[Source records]
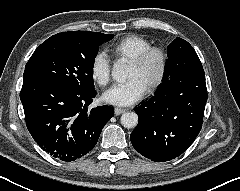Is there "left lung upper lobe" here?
<instances>
[{"label":"left lung upper lobe","mask_w":240,"mask_h":191,"mask_svg":"<svg viewBox=\"0 0 240 191\" xmlns=\"http://www.w3.org/2000/svg\"><path fill=\"white\" fill-rule=\"evenodd\" d=\"M167 55L168 59L164 67L162 82L158 88H161L184 71L193 68L203 69L195 50L182 38H176L169 44Z\"/></svg>","instance_id":"obj_1"}]
</instances>
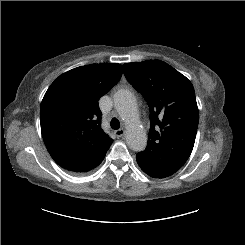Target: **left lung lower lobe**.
<instances>
[{
    "label": "left lung lower lobe",
    "instance_id": "1",
    "mask_svg": "<svg viewBox=\"0 0 245 245\" xmlns=\"http://www.w3.org/2000/svg\"><path fill=\"white\" fill-rule=\"evenodd\" d=\"M140 168L149 176L164 178L176 173L180 168L164 159H152L143 153L136 155Z\"/></svg>",
    "mask_w": 245,
    "mask_h": 245
}]
</instances>
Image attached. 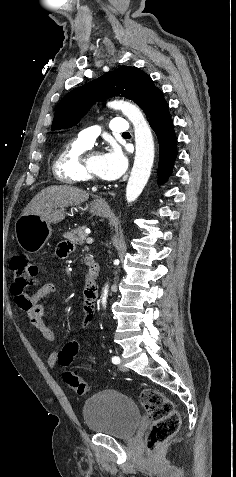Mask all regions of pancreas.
<instances>
[{"label":"pancreas","mask_w":236,"mask_h":477,"mask_svg":"<svg viewBox=\"0 0 236 477\" xmlns=\"http://www.w3.org/2000/svg\"><path fill=\"white\" fill-rule=\"evenodd\" d=\"M86 226H81L64 234V237L74 244L82 245L86 239Z\"/></svg>","instance_id":"pancreas-1"}]
</instances>
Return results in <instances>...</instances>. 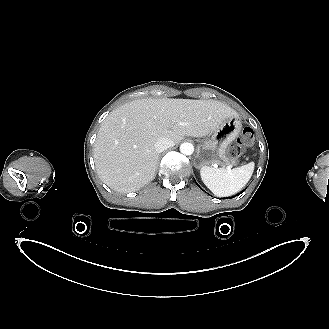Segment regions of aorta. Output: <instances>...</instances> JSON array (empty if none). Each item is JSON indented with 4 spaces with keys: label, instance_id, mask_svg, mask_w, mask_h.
Here are the masks:
<instances>
[{
    "label": "aorta",
    "instance_id": "762f6f07",
    "mask_svg": "<svg viewBox=\"0 0 329 329\" xmlns=\"http://www.w3.org/2000/svg\"><path fill=\"white\" fill-rule=\"evenodd\" d=\"M194 151V146L191 143L185 142L180 146V152L184 155H191Z\"/></svg>",
    "mask_w": 329,
    "mask_h": 329
}]
</instances>
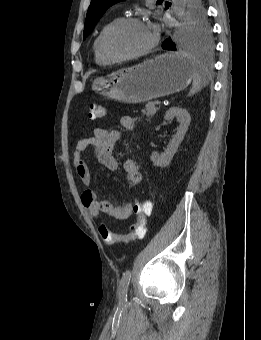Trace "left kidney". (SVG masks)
Returning a JSON list of instances; mask_svg holds the SVG:
<instances>
[{
    "mask_svg": "<svg viewBox=\"0 0 261 340\" xmlns=\"http://www.w3.org/2000/svg\"><path fill=\"white\" fill-rule=\"evenodd\" d=\"M175 117L177 118V121L180 123V125L177 128V132L173 136L172 141L169 143L163 153L158 154L157 152H152L150 156L151 161L157 167H166L170 163L180 143L184 139L188 126L190 125L191 117L186 109L171 107L166 112L164 119L171 120Z\"/></svg>",
    "mask_w": 261,
    "mask_h": 340,
    "instance_id": "left-kidney-1",
    "label": "left kidney"
}]
</instances>
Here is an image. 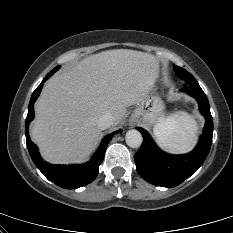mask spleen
<instances>
[{
	"label": "spleen",
	"instance_id": "1",
	"mask_svg": "<svg viewBox=\"0 0 233 233\" xmlns=\"http://www.w3.org/2000/svg\"><path fill=\"white\" fill-rule=\"evenodd\" d=\"M198 126L185 112H177L160 119L154 126V135L159 146L170 153H185L196 142Z\"/></svg>",
	"mask_w": 233,
	"mask_h": 233
}]
</instances>
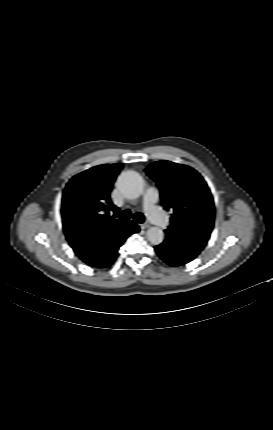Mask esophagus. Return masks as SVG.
Wrapping results in <instances>:
<instances>
[{"label": "esophagus", "mask_w": 273, "mask_h": 430, "mask_svg": "<svg viewBox=\"0 0 273 430\" xmlns=\"http://www.w3.org/2000/svg\"><path fill=\"white\" fill-rule=\"evenodd\" d=\"M140 226H141V229H147V228H149V227H150V225H149V224H147V223H143V224H141Z\"/></svg>", "instance_id": "obj_1"}]
</instances>
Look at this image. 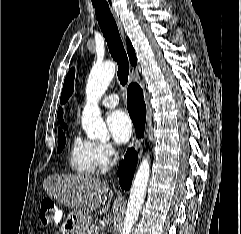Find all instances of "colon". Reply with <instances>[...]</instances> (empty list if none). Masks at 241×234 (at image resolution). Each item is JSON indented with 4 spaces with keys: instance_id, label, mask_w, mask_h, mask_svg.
Wrapping results in <instances>:
<instances>
[{
    "instance_id": "colon-1",
    "label": "colon",
    "mask_w": 241,
    "mask_h": 234,
    "mask_svg": "<svg viewBox=\"0 0 241 234\" xmlns=\"http://www.w3.org/2000/svg\"><path fill=\"white\" fill-rule=\"evenodd\" d=\"M60 219L58 209L51 200H44L41 203L39 222L43 226H51L58 223Z\"/></svg>"
}]
</instances>
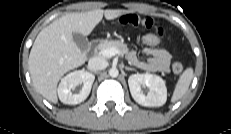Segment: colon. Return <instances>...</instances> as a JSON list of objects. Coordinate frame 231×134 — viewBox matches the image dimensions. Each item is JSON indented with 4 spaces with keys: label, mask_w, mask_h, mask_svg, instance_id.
Segmentation results:
<instances>
[{
    "label": "colon",
    "mask_w": 231,
    "mask_h": 134,
    "mask_svg": "<svg viewBox=\"0 0 231 134\" xmlns=\"http://www.w3.org/2000/svg\"><path fill=\"white\" fill-rule=\"evenodd\" d=\"M139 41L145 47H156L162 44L163 40L160 36L156 34H144L139 37ZM172 70L176 75H180L183 72V66L180 62H174L172 65Z\"/></svg>",
    "instance_id": "5ec220e1"
}]
</instances>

### The problem:
Begin at the line containing "Segment: colon. Return" and copy every line through the end of the data above exactly, omitting the pictures.

### Task output:
Segment: colon. Return <instances>...</instances> as a JSON list of objects. Coordinate frame 231×134 — viewBox matches the image dimensions. Each item is JSON indented with 4 spaces with keys: label, mask_w, mask_h, mask_svg, instance_id.
Segmentation results:
<instances>
[{
    "label": "colon",
    "mask_w": 231,
    "mask_h": 134,
    "mask_svg": "<svg viewBox=\"0 0 231 134\" xmlns=\"http://www.w3.org/2000/svg\"><path fill=\"white\" fill-rule=\"evenodd\" d=\"M139 41L145 47H156L162 44L163 40L160 36L156 34H144L139 37ZM172 70L176 75H180L183 72V66L180 62H174L172 65Z\"/></svg>",
    "instance_id": "5ec220e1"
}]
</instances>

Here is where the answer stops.